**What is being asked:**
In the copy, include no images. Reproduce the entries exactly.

**Stored items:**
"""
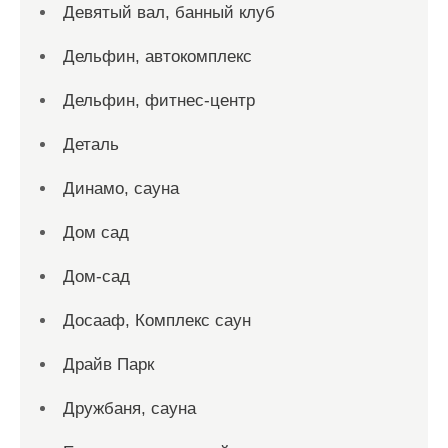
Девятый вал, банный клуб
Дельфин, автокомплекс
Дельфин, фитнес-центр
Деталь
Динамо, сауна
Дом сад
Дом-сад
Досааф, Комплекс саун
Драйв Парк
Дружбаня, сауна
"""
**Written response:**
Девятый вал, банный клуб
Дельфин, автокомплекс
Дельфин, фитнес-центр
Деталь
Динамо, сауна
Дом сад
Дом-сад
Досааф, Комплекс саун
Драйв Парк
Дружбаня, сауна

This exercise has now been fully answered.